YOUR INSTRUCTIONS: Search the listing below for the line containing "Ladestrom ist elektrischer Strom, der zum". From there through the line containing "Für Ladesäulen werden", transcribe every line exactly, both ends included.
────
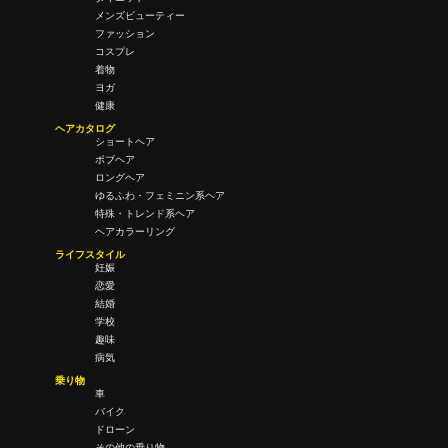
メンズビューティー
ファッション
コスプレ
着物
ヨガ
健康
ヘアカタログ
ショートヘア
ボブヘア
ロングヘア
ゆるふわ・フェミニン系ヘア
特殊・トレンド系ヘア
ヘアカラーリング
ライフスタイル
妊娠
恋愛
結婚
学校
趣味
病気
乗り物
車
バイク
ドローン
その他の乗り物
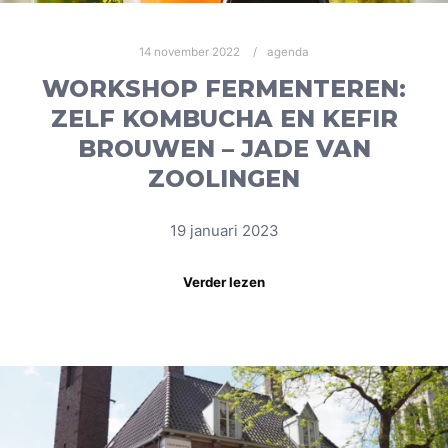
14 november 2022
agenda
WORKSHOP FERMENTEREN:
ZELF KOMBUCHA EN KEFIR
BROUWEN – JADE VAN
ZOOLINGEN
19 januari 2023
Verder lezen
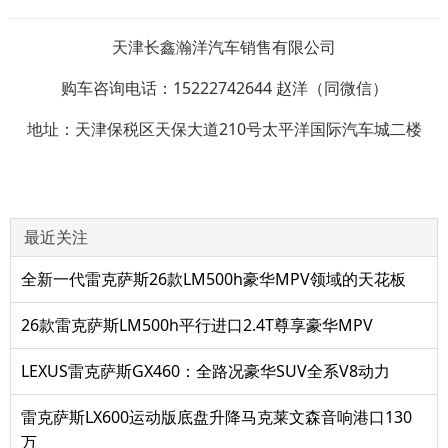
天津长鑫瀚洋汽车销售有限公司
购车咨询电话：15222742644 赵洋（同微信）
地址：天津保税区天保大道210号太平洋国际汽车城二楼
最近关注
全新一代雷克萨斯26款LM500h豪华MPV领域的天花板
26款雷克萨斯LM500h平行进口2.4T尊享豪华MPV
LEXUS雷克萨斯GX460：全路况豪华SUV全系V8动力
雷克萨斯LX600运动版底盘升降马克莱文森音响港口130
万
────
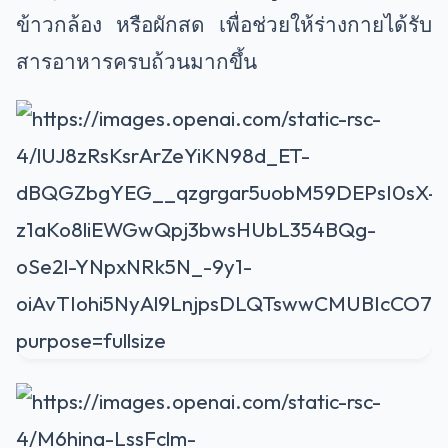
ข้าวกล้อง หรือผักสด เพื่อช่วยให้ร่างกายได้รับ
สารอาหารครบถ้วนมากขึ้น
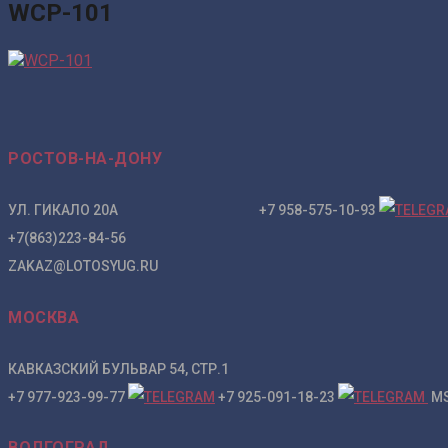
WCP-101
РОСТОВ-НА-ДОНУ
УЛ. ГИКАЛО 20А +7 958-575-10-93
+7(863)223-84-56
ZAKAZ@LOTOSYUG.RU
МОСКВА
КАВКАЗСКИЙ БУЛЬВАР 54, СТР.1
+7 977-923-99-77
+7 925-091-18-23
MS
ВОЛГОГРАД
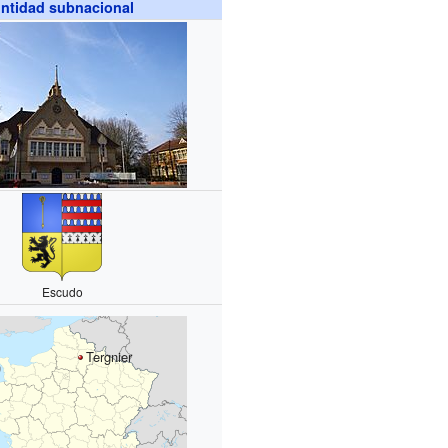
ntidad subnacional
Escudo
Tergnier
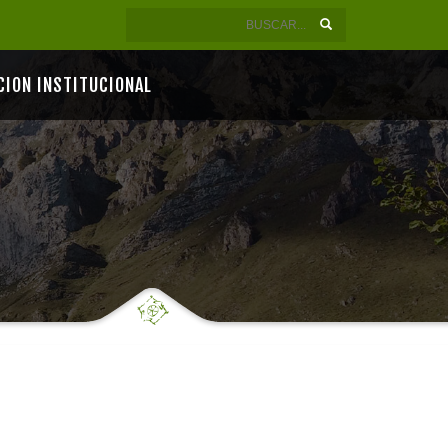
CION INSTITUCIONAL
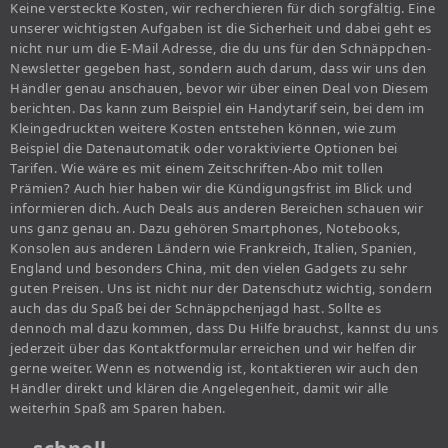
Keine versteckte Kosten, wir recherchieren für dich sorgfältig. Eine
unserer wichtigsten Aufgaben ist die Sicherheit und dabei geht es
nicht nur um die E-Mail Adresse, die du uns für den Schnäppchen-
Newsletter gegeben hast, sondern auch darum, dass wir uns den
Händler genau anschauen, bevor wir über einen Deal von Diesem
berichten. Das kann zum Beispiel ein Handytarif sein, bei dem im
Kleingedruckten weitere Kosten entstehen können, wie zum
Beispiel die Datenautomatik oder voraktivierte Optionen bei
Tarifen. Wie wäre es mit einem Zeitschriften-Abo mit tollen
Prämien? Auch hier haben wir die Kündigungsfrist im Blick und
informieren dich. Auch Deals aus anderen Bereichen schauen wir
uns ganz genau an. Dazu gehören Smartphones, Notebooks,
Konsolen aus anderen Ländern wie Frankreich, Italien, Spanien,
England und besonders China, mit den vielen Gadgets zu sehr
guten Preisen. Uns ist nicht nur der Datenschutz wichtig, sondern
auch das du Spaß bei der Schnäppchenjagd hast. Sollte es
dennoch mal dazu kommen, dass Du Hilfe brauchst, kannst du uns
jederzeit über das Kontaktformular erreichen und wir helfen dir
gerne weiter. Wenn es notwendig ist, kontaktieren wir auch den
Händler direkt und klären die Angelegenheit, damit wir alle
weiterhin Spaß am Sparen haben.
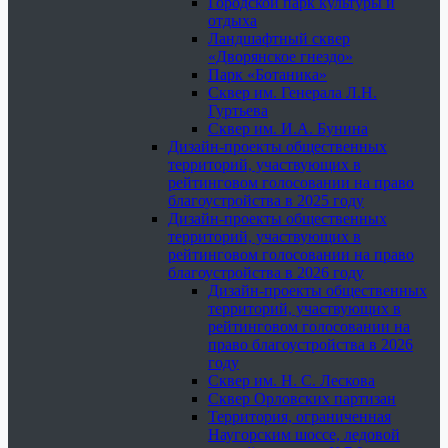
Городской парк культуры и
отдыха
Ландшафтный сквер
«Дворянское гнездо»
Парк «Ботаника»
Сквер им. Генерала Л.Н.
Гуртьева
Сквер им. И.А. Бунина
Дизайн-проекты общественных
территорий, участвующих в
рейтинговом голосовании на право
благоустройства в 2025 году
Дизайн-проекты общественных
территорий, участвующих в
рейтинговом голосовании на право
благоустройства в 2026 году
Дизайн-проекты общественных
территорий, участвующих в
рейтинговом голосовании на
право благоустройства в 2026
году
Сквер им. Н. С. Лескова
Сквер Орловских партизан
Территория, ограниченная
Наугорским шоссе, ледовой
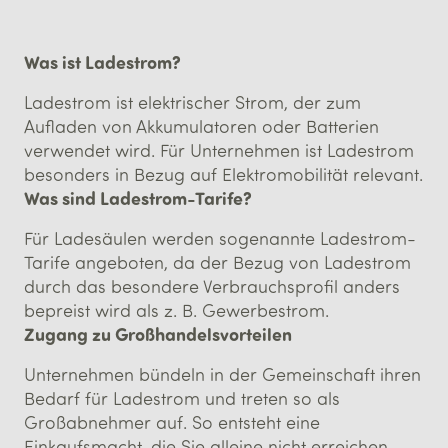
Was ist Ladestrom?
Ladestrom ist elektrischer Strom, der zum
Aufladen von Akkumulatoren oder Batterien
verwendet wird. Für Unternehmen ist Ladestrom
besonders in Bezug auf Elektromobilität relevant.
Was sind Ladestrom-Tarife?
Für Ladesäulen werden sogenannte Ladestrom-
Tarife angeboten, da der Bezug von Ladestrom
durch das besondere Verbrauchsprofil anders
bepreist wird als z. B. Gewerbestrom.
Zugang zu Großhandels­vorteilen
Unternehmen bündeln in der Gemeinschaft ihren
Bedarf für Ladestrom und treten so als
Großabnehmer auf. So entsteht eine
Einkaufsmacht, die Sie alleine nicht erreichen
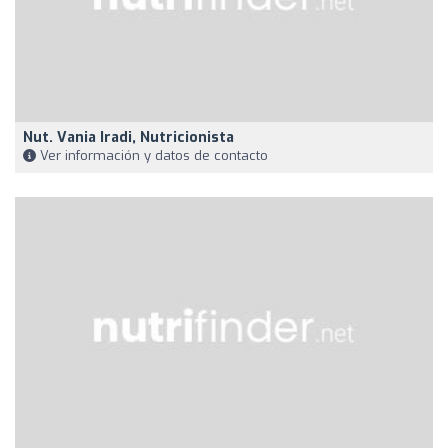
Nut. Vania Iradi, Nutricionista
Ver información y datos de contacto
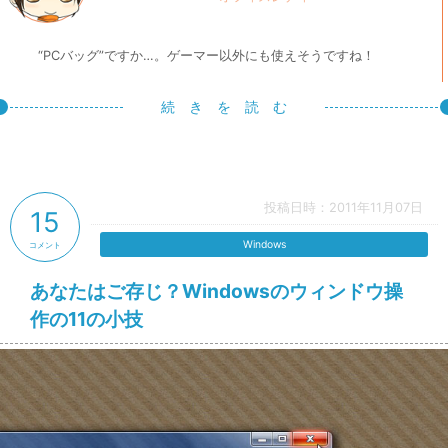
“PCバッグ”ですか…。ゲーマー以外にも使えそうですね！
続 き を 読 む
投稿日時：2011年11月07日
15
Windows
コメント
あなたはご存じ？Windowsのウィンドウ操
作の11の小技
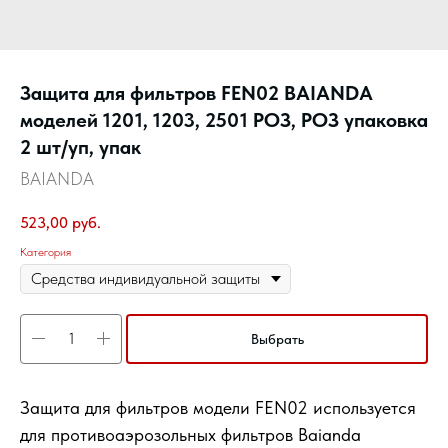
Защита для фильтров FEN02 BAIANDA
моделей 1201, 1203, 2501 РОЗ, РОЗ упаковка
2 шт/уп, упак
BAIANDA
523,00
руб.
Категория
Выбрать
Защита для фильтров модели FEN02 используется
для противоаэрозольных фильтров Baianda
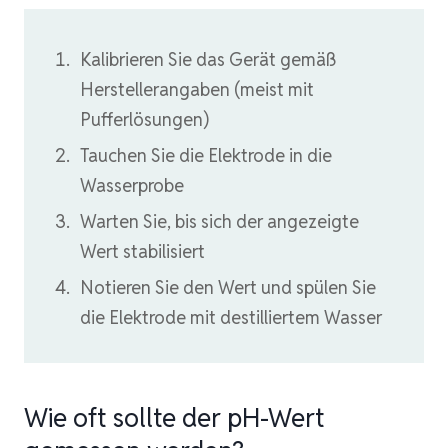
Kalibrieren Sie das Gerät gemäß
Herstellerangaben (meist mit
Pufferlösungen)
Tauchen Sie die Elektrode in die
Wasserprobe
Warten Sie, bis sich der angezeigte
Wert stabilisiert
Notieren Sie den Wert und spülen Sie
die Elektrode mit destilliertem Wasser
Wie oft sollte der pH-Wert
────
RESPONSE AREA:
Ladestrom ist elektrischer Strom, der zum
Aufladen von Akkumulatoren oder Batterien
verwendet wird. Für Unternehmen ist Ladestrom
besonders in Bezug auf Elektromobilität relevant.
Was sind Ladestrom-Tarife?
Für Ladesäulen werden sogenannte Ladestrom-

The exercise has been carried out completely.